Bootsie placed the pistol on a shelf above the sink, then went outside. He left the outside door open and the breeze ca
me through the screen door. Delaney could hear the sound of the rocker moving heavily, as Bootsie watched the street.
“How do you feel?” he said to Corso.
“Pretty good.” Corso opened his shirt. His body was tanned but the scar remained a livid white. Delaney ran his fingers over it. It would fade. The way Rose’s scar had faded.
“He did a good job, that fella at the hospital,” Corso said.
“He sure did.”
“So why are you back?” Delaney said quietly.
“You know why.”
“No, I don’t. Last I heard, you were getting out of the rackets.”
“I am,” Corso said, and sipped from the Coke bottle. “But first I got some unfinished business.”
Carlito stood up from the couch and stared through the screen door at some kids playing in the street.
“Forget about it,” Delaney said. “Just leave it alone.”
“You know I can’t do that.”
Delaney sighed, and stared at the Coke bottle in his bad hand.
“I gotta ask you a few things,” Corso said.
“You mean about Frankie Botts and me?”
“Yeah.”
“I was treating his mother. She had a bad case of shingles.”

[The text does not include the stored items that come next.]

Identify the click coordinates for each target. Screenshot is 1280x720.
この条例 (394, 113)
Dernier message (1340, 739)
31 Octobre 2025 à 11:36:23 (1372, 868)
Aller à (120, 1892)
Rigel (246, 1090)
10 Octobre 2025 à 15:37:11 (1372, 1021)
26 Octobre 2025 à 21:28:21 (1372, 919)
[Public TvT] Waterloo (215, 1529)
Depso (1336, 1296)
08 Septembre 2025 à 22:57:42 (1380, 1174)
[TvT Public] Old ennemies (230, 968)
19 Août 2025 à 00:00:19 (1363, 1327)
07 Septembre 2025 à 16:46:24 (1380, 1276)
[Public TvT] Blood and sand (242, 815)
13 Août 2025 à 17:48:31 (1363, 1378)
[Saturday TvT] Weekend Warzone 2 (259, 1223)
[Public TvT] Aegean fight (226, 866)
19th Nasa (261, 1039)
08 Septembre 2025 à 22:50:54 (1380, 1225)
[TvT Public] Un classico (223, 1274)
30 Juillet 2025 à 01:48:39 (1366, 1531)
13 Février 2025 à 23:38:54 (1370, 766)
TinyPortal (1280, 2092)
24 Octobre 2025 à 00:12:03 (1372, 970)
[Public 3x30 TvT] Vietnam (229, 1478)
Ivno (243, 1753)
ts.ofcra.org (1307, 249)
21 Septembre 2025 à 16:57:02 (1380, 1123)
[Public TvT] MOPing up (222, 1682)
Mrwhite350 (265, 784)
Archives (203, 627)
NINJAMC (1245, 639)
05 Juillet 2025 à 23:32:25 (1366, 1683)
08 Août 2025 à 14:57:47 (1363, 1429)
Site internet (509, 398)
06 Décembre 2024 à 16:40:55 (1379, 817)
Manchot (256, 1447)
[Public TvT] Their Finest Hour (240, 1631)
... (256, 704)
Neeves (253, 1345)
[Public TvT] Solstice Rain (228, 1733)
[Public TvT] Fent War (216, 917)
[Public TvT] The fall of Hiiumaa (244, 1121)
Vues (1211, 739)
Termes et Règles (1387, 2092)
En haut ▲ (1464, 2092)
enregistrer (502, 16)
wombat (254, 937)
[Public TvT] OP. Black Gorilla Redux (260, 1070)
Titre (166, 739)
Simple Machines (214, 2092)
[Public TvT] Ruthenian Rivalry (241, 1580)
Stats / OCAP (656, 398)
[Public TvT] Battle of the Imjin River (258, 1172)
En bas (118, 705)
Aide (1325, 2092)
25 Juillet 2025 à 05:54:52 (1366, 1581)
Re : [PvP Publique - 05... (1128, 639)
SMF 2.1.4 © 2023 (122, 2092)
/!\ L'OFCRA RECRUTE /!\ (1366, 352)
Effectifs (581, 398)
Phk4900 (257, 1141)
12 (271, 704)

Corso smiled. “A case of what?”
Delaney explained, and noticed Carlito at the screen door, staring past Bootsie at the street.
“And you brought that woman, what’s her name? She’s taking care of the kid?”
“Rose. To translate for the old lady.” A pause. “I told Frankie I would treat his mother if he would call off his boys. Somehow Frankie blamed me for saving your life on New Year’s Day. He wanted me to tell him where you were. I told the truth. I didn’t know. Even if I knew, I wouldn’t tell. But some guys came around, a guy named Gyp. There were phone calls. I was afraid. For Rose. For the boy.”
Corso stared hard at Delaney, then exhaled and leaned back in his chair.
“Stay away from Frankie Botts,” he said. “It could be dangerous.”